## Instructions to follow:
Please copy out each line of the listing that contains the word "Trophy".

## Material supplied:
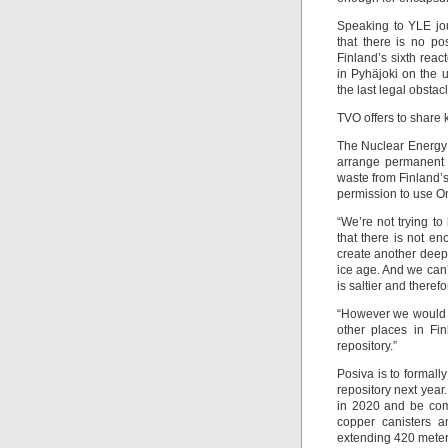
Speaking to YLE jou
that there is no pos
Finland’s sixth reac
in Pyhäjoki on the 
the last legal obstac
TVO offers to share
The Nuclear Energy 
arrange permanent d
waste from Finland’
permission to use O
“We’re not trying to
that there is not e
create another deepe
ice age. And we can
is saltier and theref
“However we would 
other places in Fin
repository.”
Posiva is to formall
repository next year
in 2020 and be comp
copper canisters a
extending 420 mete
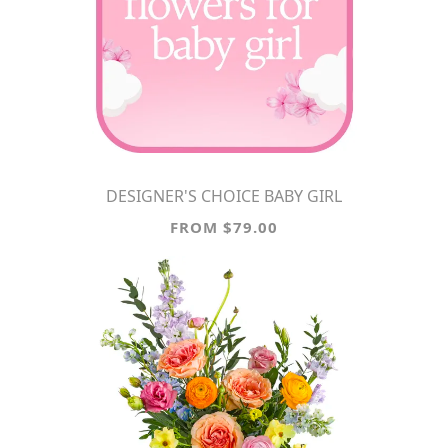
DESIGNER'S CHOICE BABY GIRL
FROM $79.00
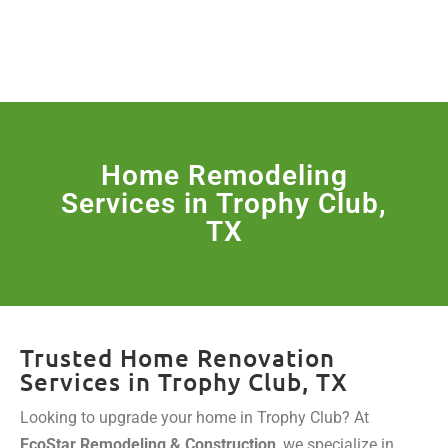
License Nr. 1034806
SERVICES & MORE
Home Remodeling
Services in Trophy Club,
TX
Trusted Home Renovation
Services in Trophy Club, TX
Looking to upgrade your home in Trophy Club? At
EcoStar Remodeling & Construction
, we specialize in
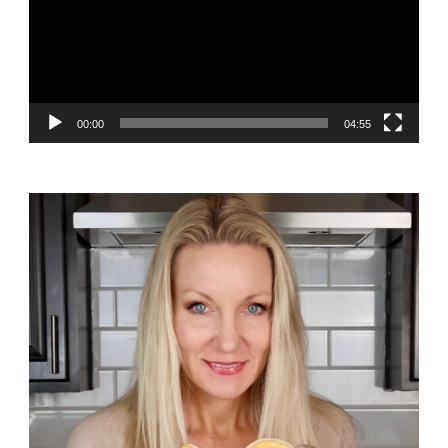
00:00
04:55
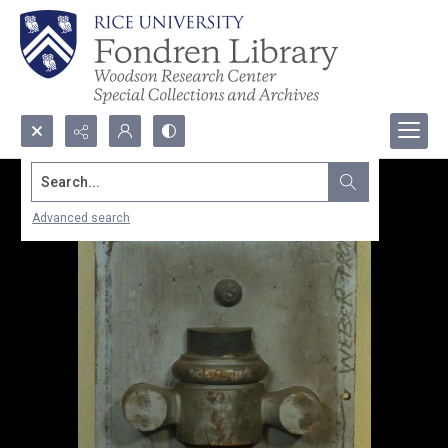
Search...
Advanced search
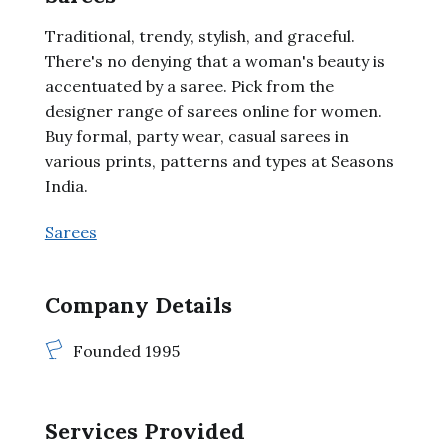
Traditional, trendy, stylish, and graceful.
There's no denying that a woman's beauty is
accentuated by a saree. Pick from the
designer range of sarees online for women.
Buy formal, party wear, casual sarees in
various prints, patterns and types at Seasons
India.
Sarees
Company Details
Founded 1995
Services Provided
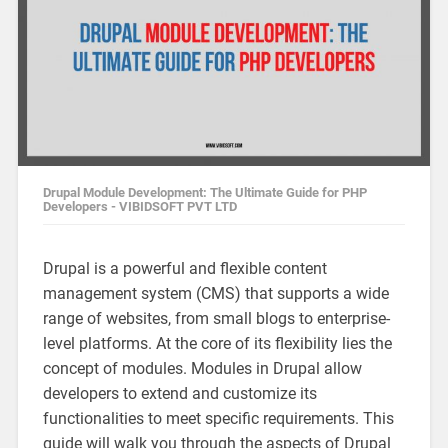
Drupal Module Development: The Ultimate Guide for PHP
Developers - VIBIDSOFT PVT LTD
Drupal is a powerful and flexible content
management system (CMS) that supports a wide
range of websites, from small blogs to enterprise-
level platforms. At the core of its flexibility lies the
concept of modules. Modules in Drupal allow
developers to extend and customize its
functionalities to meet specific requirements. This
guide will walk you through the aspects of Drupal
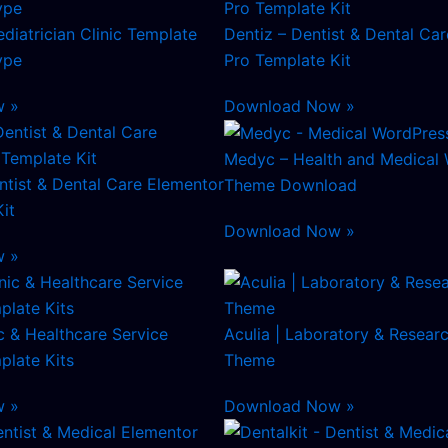
diatrician Clinic Template
Dentiz – Dentist & Dental Ca
ype
Pro Template Kit
w »
Download Now »
Medyc – Health and Medical
tist & Dental Care Elementor
Theme Download
it
Download Now »
w »
c & Healthcare Service
Aculia | Laboratory & Resear
plate Kits
Theme
w »
Download Now »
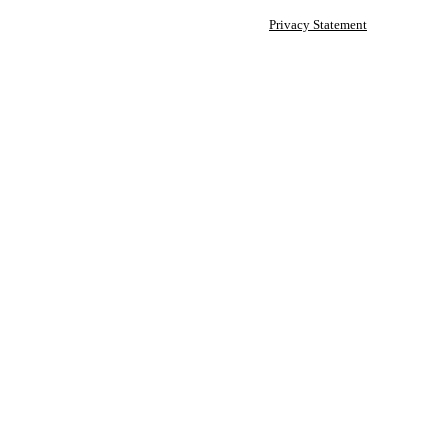
Privacy Statement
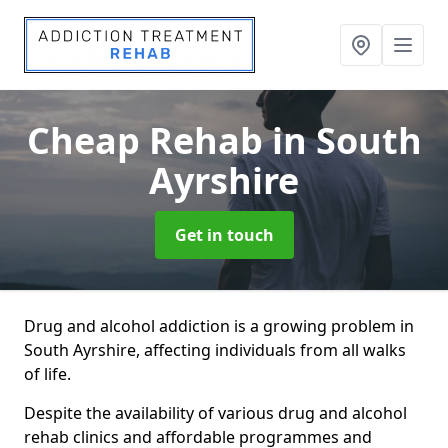
Cheap Rehab
in South
Ayrshire
Get in touch
Drug and alcohol addiction is a growing problem in
South Ayrshire, affecting individuals from all walks
of life.
Despite the availability of various drug and alcohol
rehab clinics and affordable programmes and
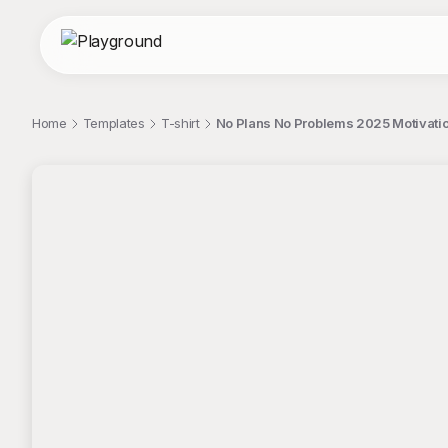
Home
Templates
T-shirt
No Plans No Problems 2025 Motivatio
;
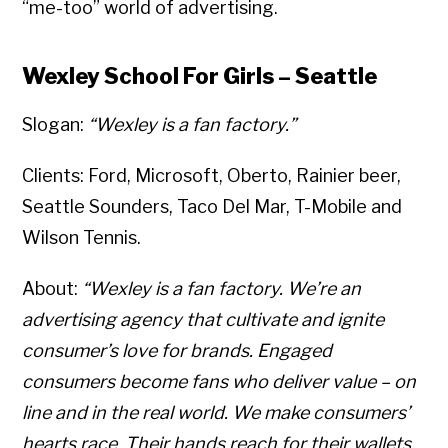
“me-too” world of advertising.
Wexley School For Girls – Seattle
Slogan:
“Wexley is a fan factory.”
Clients: Ford, Microsoft, Oberto, Rainier beer,
Seattle Sounders, Taco Del Mar, T-Mobile and
Wilson Tennis.
About:
“Wexley is a fan factory. We’re an
advertising agency that cultivate and ignite
consumer’s love for brands. Engaged
consumers become fans who deliver value – on
line and in the real world. We make consumers’
hearts race. Their hands reach for their wallets.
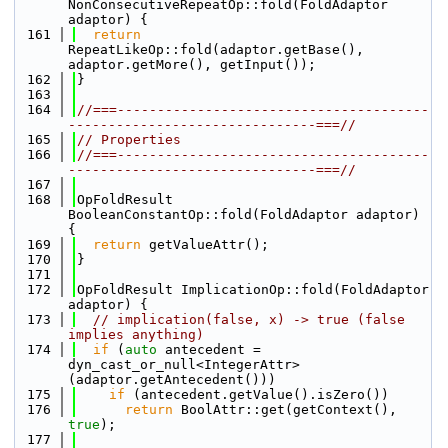
NonConsecutiveRepeatOp::fold(FoldAdaptor 
adaptor) {
  161
return
RepeatLikeOp::fold(adaptor.getBase(), 
adaptor.getMore(), getInput());
  162
}
  163
  164
//===---------------------------------------
-------------------------------===//
  165
// Properties
  166
//===---------------------------------------
-------------------------------===//
  167
  168
OpFoldResult 
BooleanConstantOp::fold(FoldAdaptor adaptor) 
{
  169
return
 getValueAttr();
  170
}
  171
  172
OpFoldResult ImplicationOp::fold(FoldAdaptor 
adaptor) {
  173
// implication(false, x) -> true (false 
implies anything)
  174
if
 (
auto
 antecedent = 
dyn_cast_or_null<IntegerAttr>
(adaptor.getAntecedent()))
  175
if
 (antecedent.getValue().isZero())
  176
return
 BoolAttr::get(getContext(), 
true
);
  177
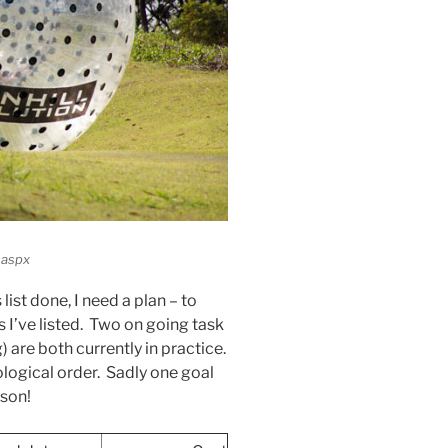
.aspx
 list done, I need a plan – to
 I’ve listed. Two on going task
 are both currently in practice.
onological order. Sadly one goal
ason!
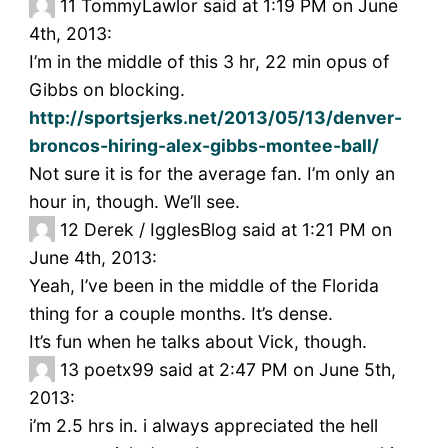
11
TommyLawlor said at 1:19 PM on June
4th, 2013:
I’m in the middle of this 3 hr, 22 min opus of
Gibbs on blocking.
http://sportsjerks.net/2013/05/13/denver-
broncos-hiring-alex-gibbs-montee-ball/
Not sure it is for the average fan. I’m only an
hour in, though. We’ll see.
12
Derek / IgglesBlog said at 1:21 PM on
June 4th, 2013:
Yeah, I’ve been in the middle of the Florida
thing for a couple months. It’s dense.
It’s fun when he talks about Vick, though.
13
poetx99 said at 2:47 PM on June 5th,
2013:
i’m 2.5 hrs in. i always appreciated the hell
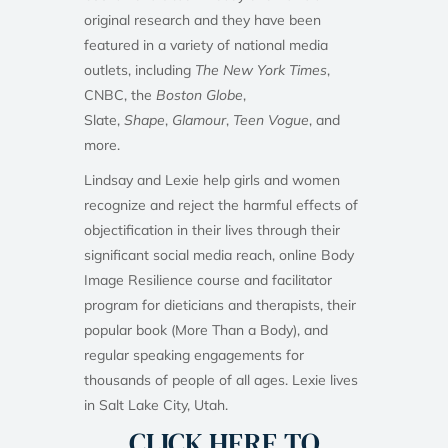
original research and they have been
featured in a variety of national media
outlets, including
The New York Times
,
CNBC, the
Boston Globe
,
Slate,
Shape
,
Glamour
,
Teen Vogue
, and
more.
Lindsay and Lexie help girls and women
recognize and reject the harmful effects of
objectification in their lives through their
significant social media reach, online Body
Image Resilience course and facilitator
program for dieticians and therapists, their
popular book (More Than a Body), and
regular speaking engagements for
thousands of people of all ages. Lexie lives
in Salt Lake City, Utah.
CLICK HERE TO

## Task output:
Services in Trophy Club,
Services in Trophy Club, TX
Looking to upgrade your home in Trophy Club? At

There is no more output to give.